PCSNs have broad role functions including engagement in a range of clinical and strategic activities. Differences between rural and metropolitan areas emphasise the need for flexibility in service provision to ensure population needs are addressed. As the nurses developed their practice, their involvement in more strategic activities increased, suggesting that establishment of PCSNs services are likely to play an important role in achieving broader system level and local service improvements.
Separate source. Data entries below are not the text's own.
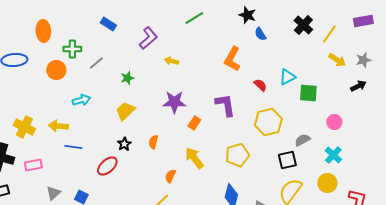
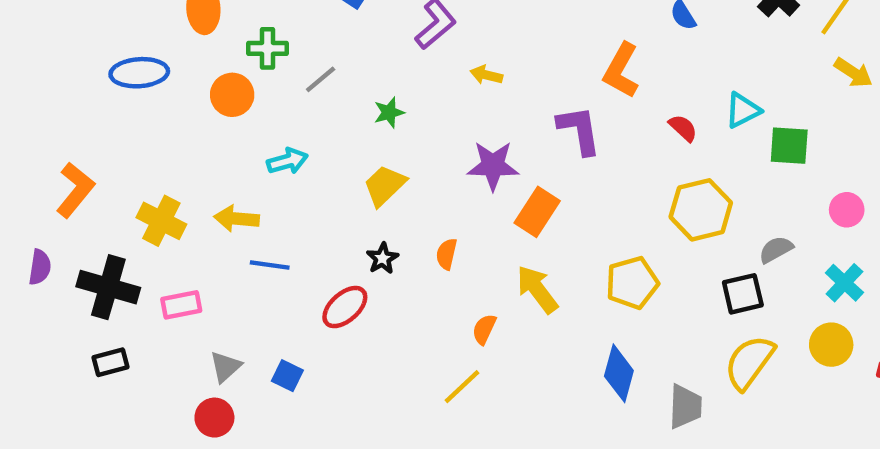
purple L-shape: (225, 105) -> (579, 130), moved
orange rectangle: (194, 123) -> (537, 212), size x1.5

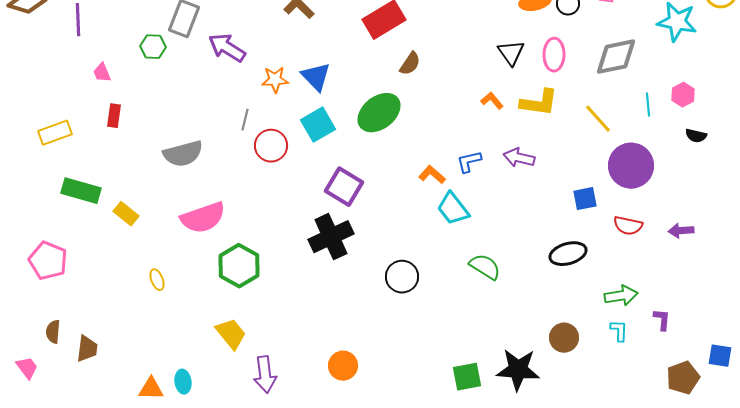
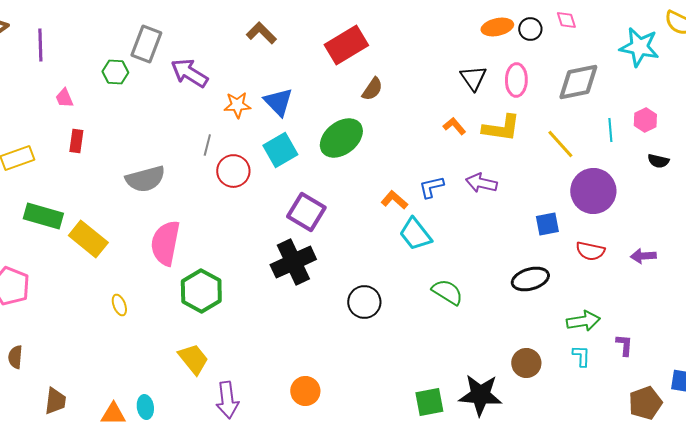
yellow rectangle: (126, 214) -> (88, 239), size x1.5
pink semicircle: (203, 218) -> (165, 243), turned 120
brown trapezoid: (87, 349) -> (55, 401), moved

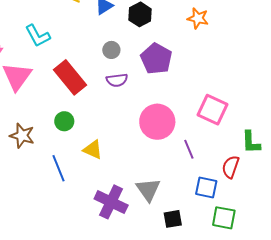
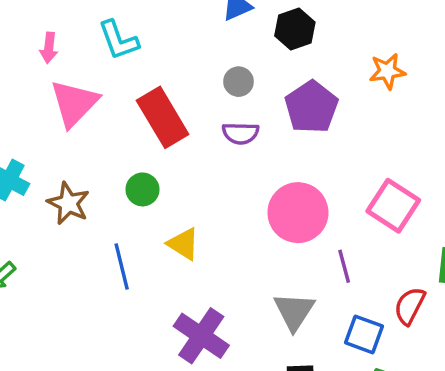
orange star: (198, 18) -> (387, 71), moved, turned -30
gray triangle: (148, 190) -> (294, 311), moved

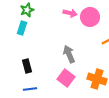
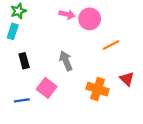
black rectangle: (27, 66) -> (24, 61), moved
pink square: (66, 78) -> (47, 88), moved

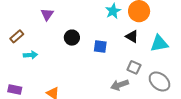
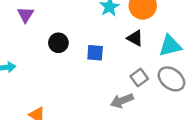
gray square: (134, 67) -> (139, 78), turned 32
gray ellipse: (159, 81) -> (171, 79), moved

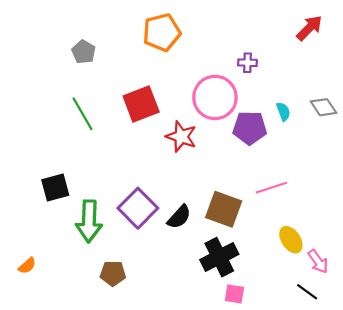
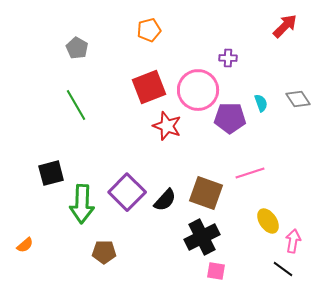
orange pentagon: (162, 32) -> (149, 30), size x0.7
red square: (141, 104) -> (149, 87), moved
pink arrow: (318, 261) -> (293, 241), turned -135

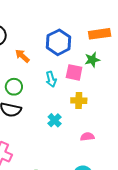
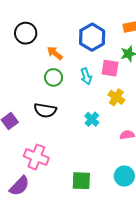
green circle: (14, 87) -> (54, 77), moved
yellow cross: (79, 101) -> (116, 97), turned 35

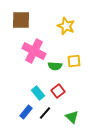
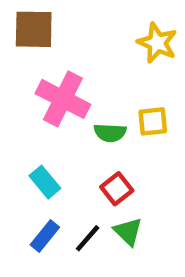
yellow star: (66, 26) -> (157, 43), moved
cyan rectangle: (38, 93) -> (45, 182), moved
green triangle: (72, 117) -> (128, 232), moved

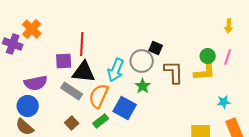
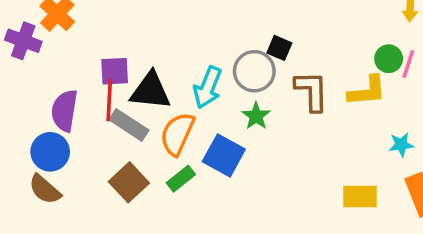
red line: (82, 44) -> (109, 100), moved
green circle: (208, 56) -> (389, 59), moved
purple semicircle: (36, 83) -> (64, 111), turned 110
brown square: (72, 123) -> (129, 182), size x1.5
Consistent with the expected aims of the program, PCSNs perceived their role impacted on many key outcomes for men and their carers. The benefits of using a structured model to ensure consistency in care delivery and to ensure a nationally collaborative approach is likely to be critical to the success of such programs.

Implications for practice

A number of recommendations emerge from the evaluation that have the potential to improve the services for those affected by prostate cancer. Specifically, the data indicate that having a defined service model enabled the prostate cancer specialist nursing service to facilitate a common practice model that was implemented with a degree of flexibility to ensure the service met the needs of the local prostate cancer population. Such models are important to guide service providers to ensure appropriate standards of care are delivered, and unexplained variation in practice is reduced. The findings also suggest great potential for the PCSN role. Consideration should therefore be given to ways to optimise the scope of the PCSN’s practice through new models of practice including nurse led clinics. Moreover, given the broad range of functions that PCSNs have within the context of multidisciplinary care, it is important that emphasis be placed on expert nursing consultation functions, with administrative functions being limited to enabling that function only. As more men and families become aware of the role of the PCSN and request access to this service, strategies need to be implemented to ensure growth and sustainability of the service through appropriate funding models.
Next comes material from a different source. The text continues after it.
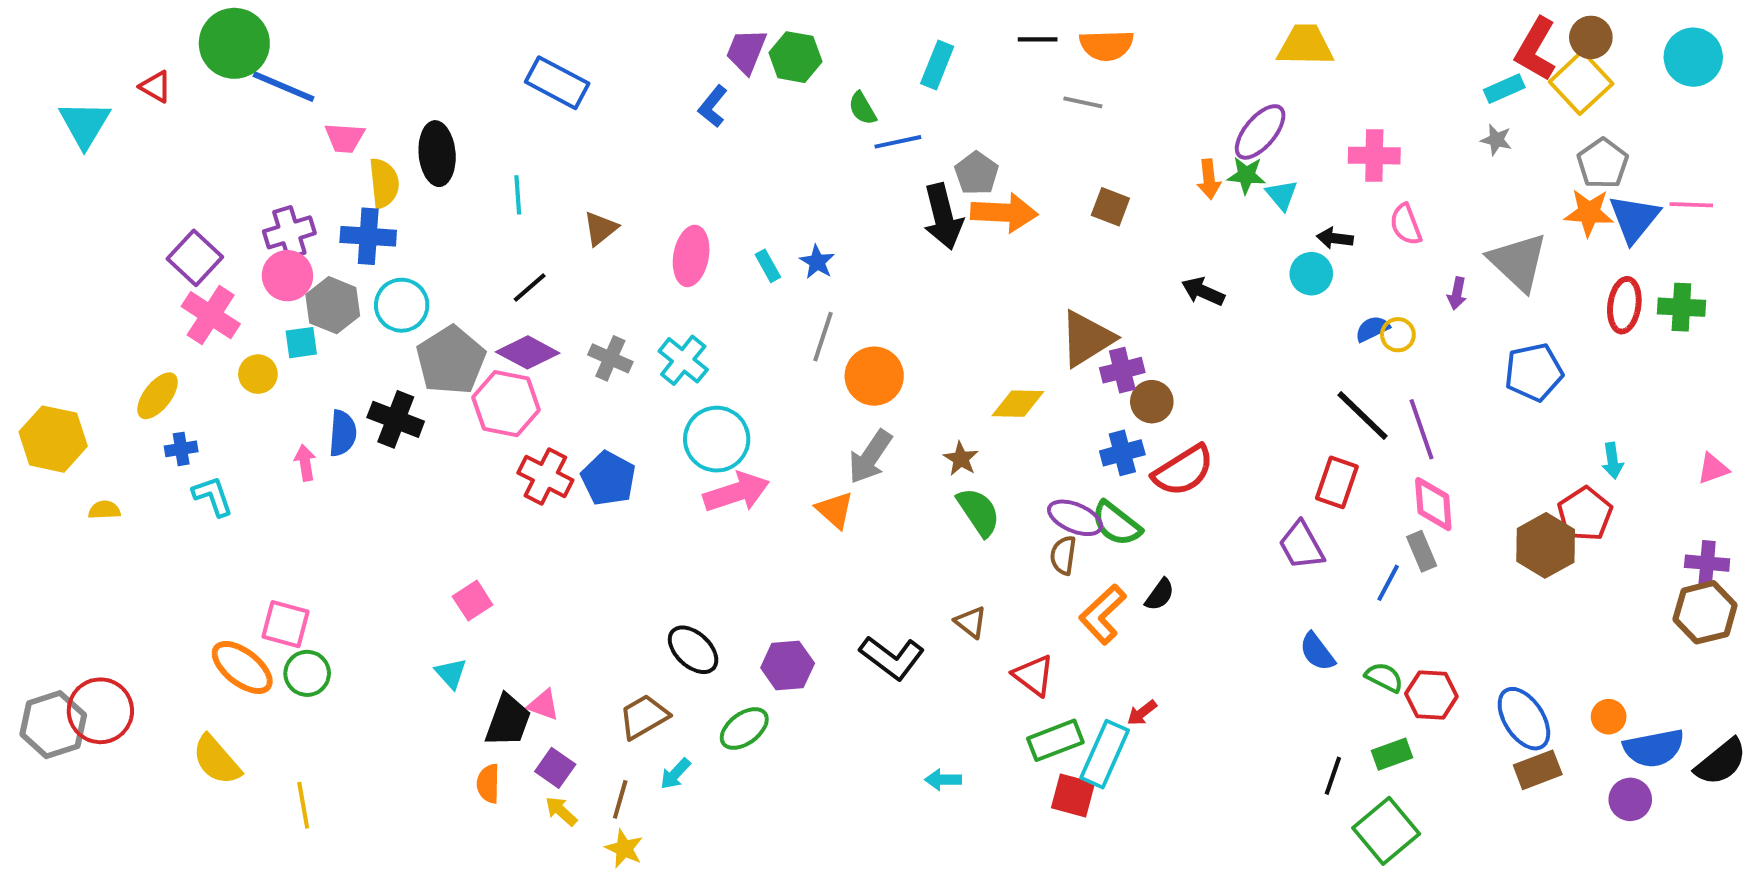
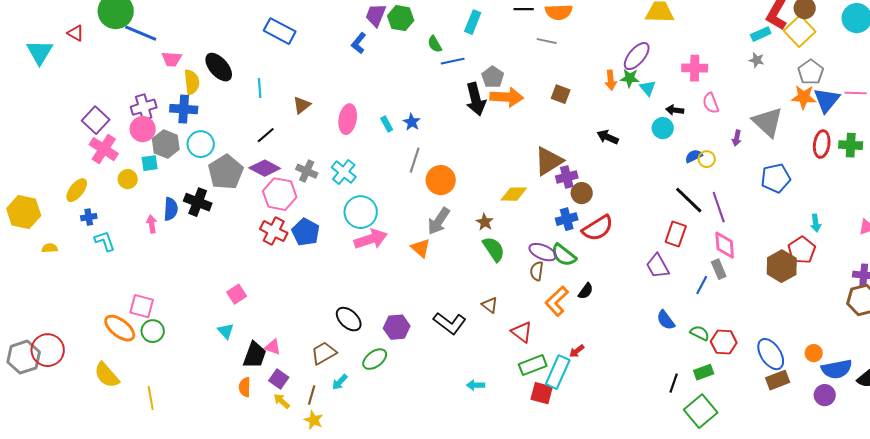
black ellipse: (437, 154) -> (219, 67), turned -36
pink hexagon: (506, 404) -> (280, 194), moved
  1. Yates P. Cancer Care Coordinators: realising the potential for improving the patient journey. Cancer Forum. 2004;28(3):128-132.
  2. Eley RM, Rogers-Clark C. Consumer perceptions of a breast care nurse in providing coordinated care to women with breast cancer in Queensland Australia. Aust J Adv Nurs. 2012;(12).
  3. Monterosso L, Platt V, Krishnasamy M, et al. Evaluation of the Western Australian Cancer Nurse Coordinator Role. Perth: Health Department Western Australia, 2011.
  4. National Breast Cancer Centre. Strenghtening support for women with breast cancer: National process evaluation report. Camperdown: Australian Government Department of Health and Ageing. 2005.
  5. Sykes, J. Practice Framework and Competancy Standards for the Prostate Cancer Specialist Nurse. Sydney: Prostate Cancer Foundation of Australia, 2013.
  6. Abdallah L, Fawcett J, Kane RL, et al. Development and psychometeric testing of the EverCare Nurse Practitioner Role and Activity Scale (ENPRAS). J Am Acad Nurse Pract. 2005;(17):21-26.